In this first Lab, we discover a Deep Learning framework (Pytorch), which we use to create our very first CNN (LeNet) and use it to perform handwritten character recognition.

This Lab assumes that you are familiar with the Python language. If you're not, please do Lab 0 first: https://colab.research.google.com/drive/16XlCqmmUQvwBD3D5u0lOy1rUFfDDZdYi

![alt text](https://camo.githubusercontent.com/d440ac2eee1cb3ea33340a2c5f6f15a0878e9275/687474703a2f2f692e7974696d672e636f6d2f76692f3051493378675875422d512f687164656661756c742e6a7067)

# Introduction

## What's a CNN?

Convolutional Neural Networks are a subclass of Neural Networks that use Convolutional layers. These layers are basically sliding filters and work quite well for vision tasks.

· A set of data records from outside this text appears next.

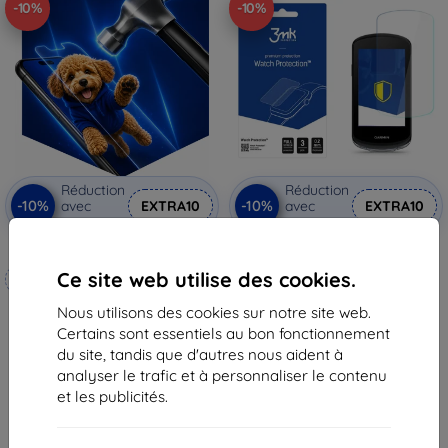
-10%
-10%
Réduction
Réduction
-10%
-10%
avec
EXTRA10
avec
EXTRA10
coupon
coupon
3mk Hammer film protecteur
3MK FlexibleGlass verre trempé
hybride pour Garmin Edge 1040
Ce site web utilise des cookies.
Fabriqué sur mesure
Watch
11,90 €
Nous utilisons des cookies sur notre site web.
20,90 €
10,72 €
Certains sont essentiels au bon fonctionnement
18,82 €
En stock > 5 pièces
du site, tandis que d'autres nous aident à
En stock 4 pièces
analyser le trafic et à personnaliser le contenu
et les publicités.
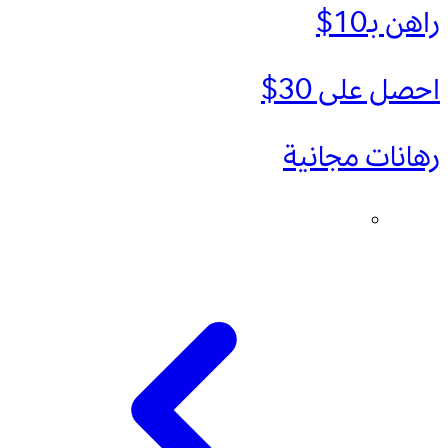
راهن بـ10$
احصل على 30$
رهانات مجانية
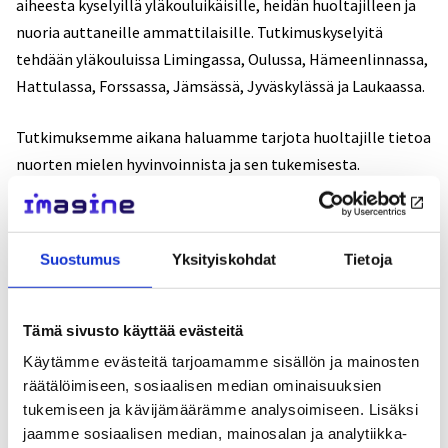
aiheesta kyselyillä yläkouluikäisille, heidän huoltajilleen ja
nuoria auttaneille ammattilaisille. Tutkimuskyselyitä
tehdään yläkouluissa Limingassa, Oulussa, Hämeenlinnassa,
Hattulassa, Forssassa, Jämsässä, Jyväskylässä ja Laukaassa.
Tutkimuksemme aikana haluamme tarjota huoltajille tietoa
nuorten mielen hyvinvoinnista ja sen tukemisesta.
Kerromme myös IMAGINE-tutkimuksen etenemisestä. Tule
mukaan webinaareihin!
Suostumus
Yksityiskohdat
Tietoja
Kohderyhmä: Yläkouluikäisten huoltajat ja muut asiasta
kiinnostuneet.
Tilaisuuteen ei tarvitse ilmoittautua.
Tämä sivusto käyttää evästeitä
Tilaisuudessa on asiantuntijan alustus aiheeseen. Huoltajilla
Käytämme evästeitä tarjoamamme sisällön ja mainosten
on mahdollisuus keskustella ja esittää kysymyksiä
räätälöimiseen, sosiaalisen median ominaisuuksien
webinaarin teemasta. Kerromme myös ajankohtaisia
tukemiseen ja kävijämäärämme analysoimiseen. Lisäksi
havaintoja IMAGINE-tutkimuksesta ja vastaamme
jaamme sosiaalisen median, mainosalan ja analytiikka-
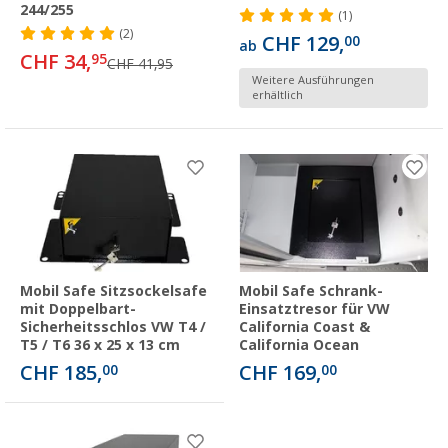
244/255
(1)
(2)
CHF 129,
00
ab
CHF 34,
95
CHF 41,95
Weitere Ausführungen
erhältlich
Mobil Safe Sitzsockelsafe
Mobil Safe Schrank-
mit Doppelbart-
Einsatztresor für VW
Sicherheitsschlos VW T4 /
California Coast &
T5 / T6 36 x 25 x 13 cm
California Ocean
CHF 185,
CHF 169,
00
00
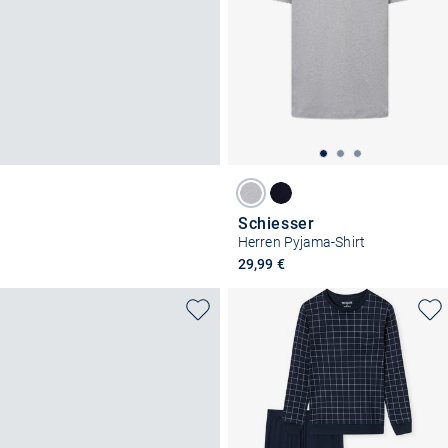
Schiesser
Herren Pyjama-Shirt
29,99 €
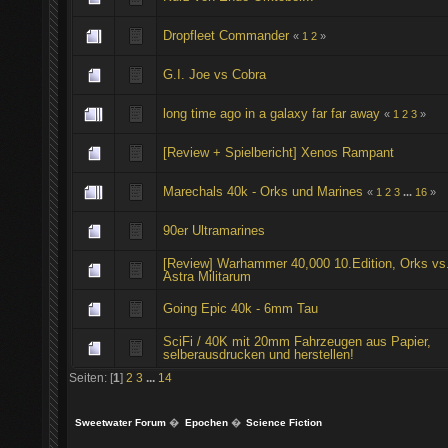
Dropfleet Commander
«
1
2
»
G.I. Joe vs Cobra
long time ago in a galaxy far far away
«
1
2
3
»
[Review + Spielbericht] Xenos Rampant
Marechals 40k - Orks und Marines
«
1
2
3
...
16
»
90er Ultramarines
[Review] Warhammer 40,000 10.Edition, Orks vs
Astra Militarum
Going Epic 40k - 6mm Tau
SciFi / 40K mit 20mm Fahrzeugen aus Papier,
selberausdrucken und herstellen!
Seiten: [
1
]
2
3
...
14
Sweetwater Forum
�
Epochen
�
Science Fiction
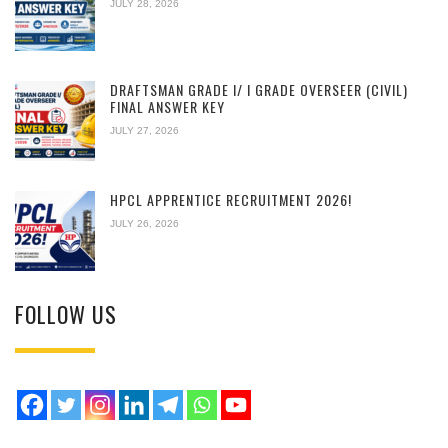
JULY 28, 2026
DRAFTSMAN GRADE I/ I GRADE OVERSEER (CIVIL)
FINAL ANSWER KEY
JULY 27, 2026
HPCL APPRENTICE RECRUITMENT 2026!
JULY 26, 2026
FOLLOW US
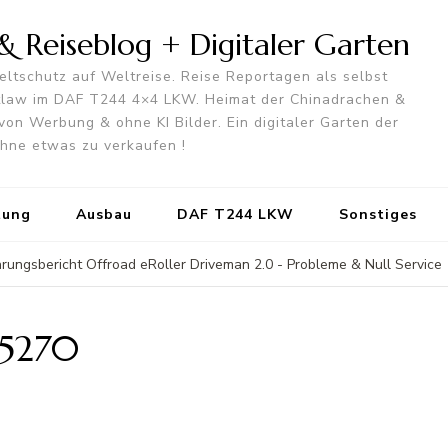
 Reiseblog + Digitaler Garten
ltschutz auf Weltreise. Reise Reportagen als selbst
utlaw im DAF T244 4×4 LKW. Heimat der Chinadrachen &
von Werbung & ohne KI Bilder. Ein digitaler Garten der
 ohne etwas zu verkaufen !
tung
Ausbau
DAF T244 LKW
Sonstiges
hrungsbericht Offroad eRoller Driveman 2.0 - Probleme & Null Service
5270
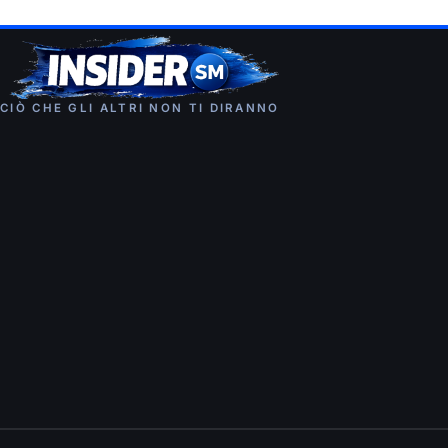
CIÒ CHE GLI ALTRI NON TI DIRANNO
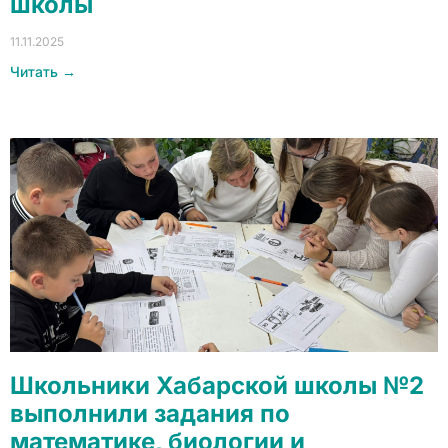
школы
11.11.2025
Читать →
Школьники Хабарской школы №2
выполнили задания по
математике, биологии и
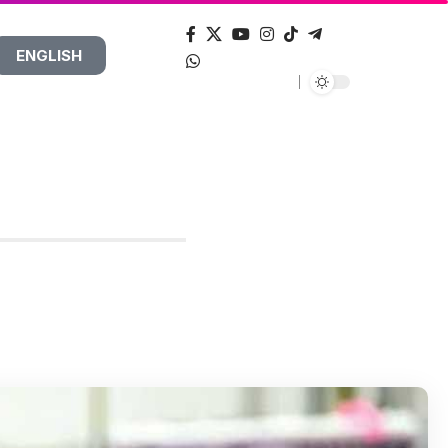
ENGLISH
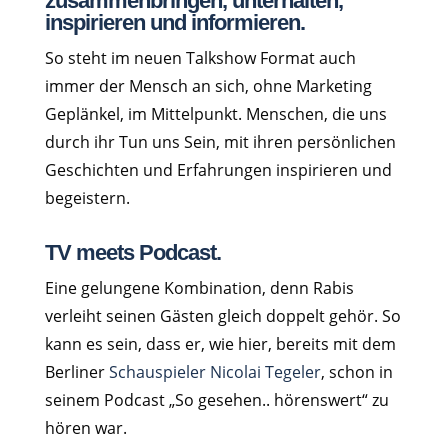
zusammenbringen, unterhalten,
inspirieren und informieren.
So steht im neuen Talkshow Format auch
immer der Mensch an sich, ohne Marketing
Geplänkel, im Mittelpunkt. Menschen, die uns
durch ihr Tun uns Sein, mit ihren persönlichen
Geschichten und Erfahrungen inspirieren und
begeistern.
TV meets Podcast.
Eine gelungene Kombination, denn Rabis
verleiht seinen Gästen gleich doppelt gehör. So
kann es sein, dass er, wie hier, bereits mit dem
Berliner
Schauspieler Nicolai Tegeler
, schon in
seinem Podcast „So gesehen.. hörenswert“ zu
hören war.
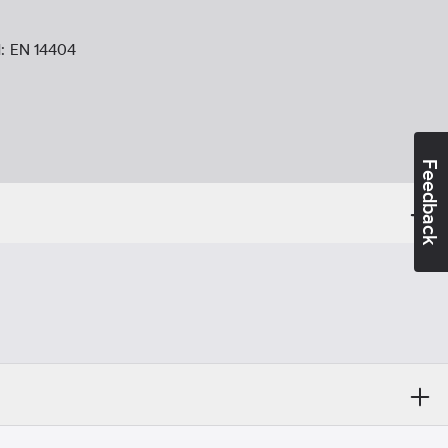
d:
EN 14404
Feedback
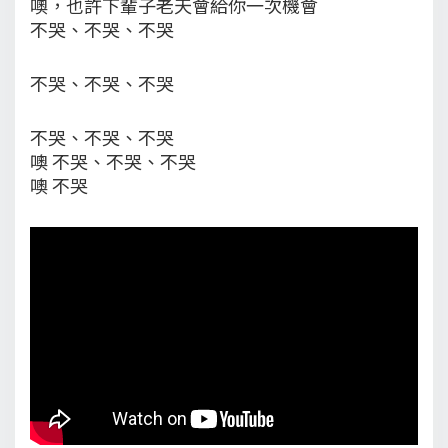
噢，也許下輩子老天會給你一次機會
不哭、不哭、不哭
不哭、不哭、不哭
不哭、不哭、不哭
噢 不哭、不哭、不哭
噢 不哭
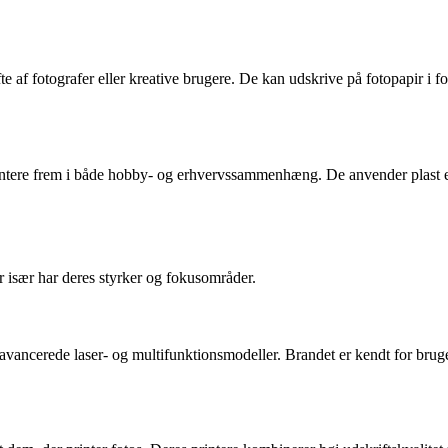
ofte af fotografer eller kreative brugere. De kan udskrive på fotopapir i 
rintere frem i både hobby- og erhvervssammenhæng. De anvender plast ell
r især har deres styrker og fokusområder.
il avancerede laser- og multifunktionsmodeller. Brandet er kendt for bru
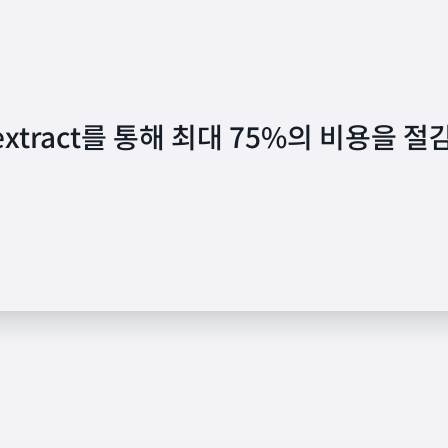
Textract를 통해 최대 75%의 비용을 절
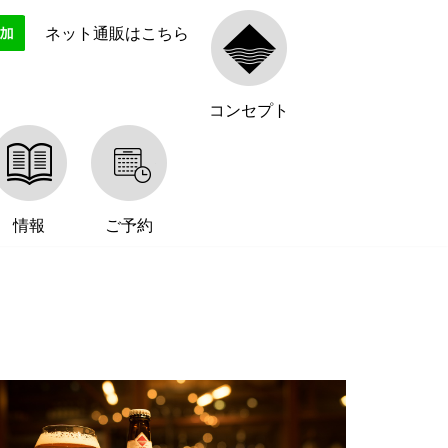
ネット通販はこちら
コンセプト
情報
ご予約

![alt text](https://embarc.org/embarc_mli/doc/build/html/_images/image104.jpg)

## What's a framework and why are we using one (PyTorch)?

A programming framework is a collection of functions and utilities that is ready to use. Modern Deep Learning frameworks contain everything that is needed (layers, optimizers, losses, gradient computation...) to create and use neural networks, and make that really easy.

PyTorch, originally created by Facebook, is one of the most used frameworks, especially among researchers. The other most used framework are Tensorflow (created by Google) and Keras (an abstraction layer for multiple frameworks, including Tensorflow). PyTorch has gained a lot of popularity since its 1.0 release in 2018.

![alt text](https://miro.medium.com/max/1200/1*s_BwkYxpGv34vjOHi8tDzg.png)

## Why use Google Colab and GPUs?

Google Colab is a collaborative workspace based on Jupyter Notebook, that lets you use a Python environment on Google Cloud with GPUs, for FREE!

GPUs (Graphical Processing Units) are powerful chips that let you train and use neural networks much faster than CPUs. Having access to a GPU is very important for Deep Learning, as it can often make training more than 100x faster. It might not seem that huge at first, but state of the art neural nets can take days to train on common datasets, even with multiple powerful GPUs. On CPUs, it would take **years**.

Colab gives you access to a free Nvidia Tesla K80 (most of the time), which is a 1000€ graphics card with 24GB of VRAM.

![alt text](https://gitcdn.xyz/cdn/Tony607/blog_statics/b9259799b5bf99efdf761fed8827ff28638c8599/images/colab/pytorch-colab.png)

## /!\ IMPORTANT: Use a GPU Runtime

To use a GPU in Colab, go to Runtime -> Change Runtime Type -> Hardware Accelerator -> GPU.

**Do this step before running any of the code below, otherwise you will have to run it again.**

## Importing libraries

For this lab, we only need PyTorch packages: "torch" and "torchvision".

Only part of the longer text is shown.